As a condition to the consummation of the GAC acquisition and receipt of 5.3 million shares of Energizer common stock as consideration, the Company entered into the Energizer Shareholder Agreement which contains a 24-month standstill provision that prohibits the Company from engaging in certain transactions involving Energizer to control or influence management, board of directors or policies of Energizer. Additionally, for a period of 18 months following the closing of the GAC acquisition, the Company is required to vote in favor of Energizer’s board of director nominees and in accordance with the Energizer board’s recommendations on all other matters at any meeting of Energizer’s shareholders. Additionally, pursuant to the Energizer Shareholder Agreement, the Company has agreed not to transfer any of its Shares or other equity securities in Energizer, or engage in certain hedging transactions from the closing of the GAC acquisition until the day that is twelve months after the GAC closing date and, following such period, subject to certain limitations, not to transfer any such Energizer shares or other equity securities to any person or entity who would thereafter beneficially own more than 4.9% of Energizer’s outstanding shares of equity securities after giving effect to such transaction. Following the 18 month anniversary of the closing of the GAC acquisition, Energizer will have the right to repurchase any or all of the shares held by the Company for a purchase price per share equal to the greater of the volume-weighted average sales price per share for the ten consecutive trading days beginning on the 12th trading day immediately preceding notice of the repurchase from Energizer and 100% of the volume-weighted average sale price per share of the common stock for the 10 consecutive trading days immediately preceding the date of the GAC agreement.
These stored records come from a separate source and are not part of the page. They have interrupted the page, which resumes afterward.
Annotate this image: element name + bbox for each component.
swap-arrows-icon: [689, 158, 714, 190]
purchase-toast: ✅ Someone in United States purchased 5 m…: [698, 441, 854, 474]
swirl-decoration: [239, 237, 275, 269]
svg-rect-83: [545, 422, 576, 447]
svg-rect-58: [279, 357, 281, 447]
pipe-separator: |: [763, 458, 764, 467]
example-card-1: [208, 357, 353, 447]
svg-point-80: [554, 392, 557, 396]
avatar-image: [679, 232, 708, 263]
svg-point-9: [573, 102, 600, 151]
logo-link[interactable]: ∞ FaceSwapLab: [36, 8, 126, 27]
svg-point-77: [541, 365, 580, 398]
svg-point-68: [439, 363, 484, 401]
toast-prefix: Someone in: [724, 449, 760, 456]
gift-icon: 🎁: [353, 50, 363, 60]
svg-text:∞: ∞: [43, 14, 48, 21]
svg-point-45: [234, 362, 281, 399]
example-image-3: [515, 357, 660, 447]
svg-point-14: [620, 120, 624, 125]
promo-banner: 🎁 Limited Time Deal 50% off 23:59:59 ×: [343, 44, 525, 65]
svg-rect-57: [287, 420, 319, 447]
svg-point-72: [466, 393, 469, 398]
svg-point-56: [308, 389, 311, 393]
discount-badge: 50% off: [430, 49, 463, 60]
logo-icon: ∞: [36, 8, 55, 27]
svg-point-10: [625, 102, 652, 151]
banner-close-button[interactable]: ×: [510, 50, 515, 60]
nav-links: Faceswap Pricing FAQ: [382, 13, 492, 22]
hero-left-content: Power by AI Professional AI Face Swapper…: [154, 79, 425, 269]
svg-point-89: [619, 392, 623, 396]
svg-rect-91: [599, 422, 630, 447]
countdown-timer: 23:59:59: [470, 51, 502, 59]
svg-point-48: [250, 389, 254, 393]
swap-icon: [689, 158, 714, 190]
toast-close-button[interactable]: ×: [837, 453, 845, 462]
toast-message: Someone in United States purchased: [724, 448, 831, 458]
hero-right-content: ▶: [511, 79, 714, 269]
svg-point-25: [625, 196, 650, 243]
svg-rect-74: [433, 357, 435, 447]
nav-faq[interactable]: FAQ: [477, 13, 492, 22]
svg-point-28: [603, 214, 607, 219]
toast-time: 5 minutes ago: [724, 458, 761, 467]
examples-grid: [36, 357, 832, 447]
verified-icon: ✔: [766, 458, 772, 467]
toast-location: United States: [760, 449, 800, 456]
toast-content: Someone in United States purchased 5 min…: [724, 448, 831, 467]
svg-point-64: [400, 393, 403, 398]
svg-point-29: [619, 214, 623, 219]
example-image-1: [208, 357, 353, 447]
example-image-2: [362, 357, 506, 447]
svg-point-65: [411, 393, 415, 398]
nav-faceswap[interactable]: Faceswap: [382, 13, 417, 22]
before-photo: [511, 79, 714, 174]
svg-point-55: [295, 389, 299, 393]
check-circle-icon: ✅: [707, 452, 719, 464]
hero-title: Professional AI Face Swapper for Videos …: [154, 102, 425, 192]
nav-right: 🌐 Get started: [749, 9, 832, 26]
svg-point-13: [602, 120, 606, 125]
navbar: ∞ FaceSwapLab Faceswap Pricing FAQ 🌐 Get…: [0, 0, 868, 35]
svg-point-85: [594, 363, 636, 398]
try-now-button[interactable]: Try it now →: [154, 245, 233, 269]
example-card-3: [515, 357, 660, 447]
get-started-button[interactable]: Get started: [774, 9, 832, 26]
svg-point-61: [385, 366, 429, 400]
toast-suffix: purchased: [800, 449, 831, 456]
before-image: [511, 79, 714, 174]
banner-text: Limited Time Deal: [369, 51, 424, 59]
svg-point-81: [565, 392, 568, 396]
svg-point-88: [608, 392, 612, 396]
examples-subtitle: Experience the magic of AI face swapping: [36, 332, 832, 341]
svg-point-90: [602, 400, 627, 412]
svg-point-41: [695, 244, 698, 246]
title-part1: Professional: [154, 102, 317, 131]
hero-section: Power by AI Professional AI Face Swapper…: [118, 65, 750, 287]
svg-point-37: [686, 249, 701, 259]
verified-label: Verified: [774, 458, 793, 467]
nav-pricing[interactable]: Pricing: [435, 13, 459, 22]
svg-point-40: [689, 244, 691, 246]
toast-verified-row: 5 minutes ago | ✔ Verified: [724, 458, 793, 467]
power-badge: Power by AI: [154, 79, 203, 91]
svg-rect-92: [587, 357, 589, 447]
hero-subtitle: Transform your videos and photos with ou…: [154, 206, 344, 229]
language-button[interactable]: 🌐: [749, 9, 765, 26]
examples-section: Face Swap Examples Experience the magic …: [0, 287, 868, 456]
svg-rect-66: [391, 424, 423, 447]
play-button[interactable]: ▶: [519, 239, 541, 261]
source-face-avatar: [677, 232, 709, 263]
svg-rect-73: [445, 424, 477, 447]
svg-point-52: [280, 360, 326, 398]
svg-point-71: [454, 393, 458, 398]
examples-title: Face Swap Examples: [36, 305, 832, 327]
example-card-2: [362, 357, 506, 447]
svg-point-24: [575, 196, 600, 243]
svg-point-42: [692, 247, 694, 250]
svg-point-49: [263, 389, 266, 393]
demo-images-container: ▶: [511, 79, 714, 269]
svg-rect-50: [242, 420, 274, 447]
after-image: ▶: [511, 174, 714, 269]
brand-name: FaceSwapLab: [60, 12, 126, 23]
The Company’s investment in Energizer common stock is recognized at its fair value in Investments on the Company’s Condensed Consolidated Statement of Financial Position, with any unrealized gains or losses attributable to changes in the market price and dividend income received from Energizer being recognized as Other Non-Operating Income on the Company’s Condensed Consolidated Statements of Income.

Other

On September 15, 2019, Mosaic Acquisition Corp. (“Mosaic”), a Special Purposes Acquisition Company where David Maura served as the Executive Chairman and Chief Executive Officer and President, entered into an Agreement and Plan of Merger (the “Merger Agreement”) by and among Mosaic, Maiden Merger Sub, Inc., a wholly owned subsidiary of Mosaic and Vivint Smart Home, Inc. (“Vivint”), where Vivint emerged as the surviving company. The transaction was finalized and closed on January 17, 2020. Effective the close of the merger, David Maura will serve on the Board of Directors and be a shareholder of the emerging Vivint company. Vivint has been, and is currently, a customer of the Company’s HHI segment with sales consisting of $0.2 million and $2.5 million for the three month periods ended December 29, 2019 and December 30, 2018, respectively. All transactions and agreements were executed at arms-length.